In your copy, each line below is repeated exactly and no image appears.

*** Listed records ***

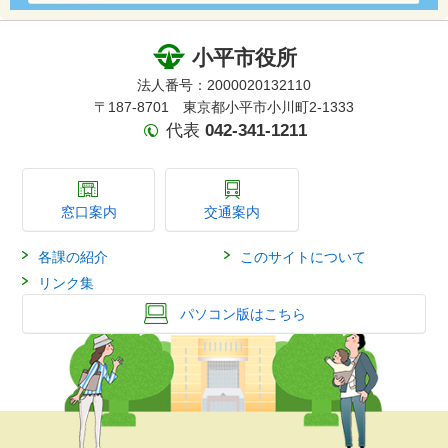
小平市役所
法人番号：2000020132110
〒187-8701 東京都小平市小川町2-1333
代表
042-341-1211
窓口案内
交通案内
各課の紹介
このサイトについて
リンク集
パソコン版はこちら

*** End of Listed records ***

Solution for this problem
小平市役所
法人番号：2000020132110
〒187-8701 東京都小平市小川町2-1333
代表
042-341-1211
窓口案内
交通案内
各課の紹介
このサイトについて
リンク集
パソコン版はこちら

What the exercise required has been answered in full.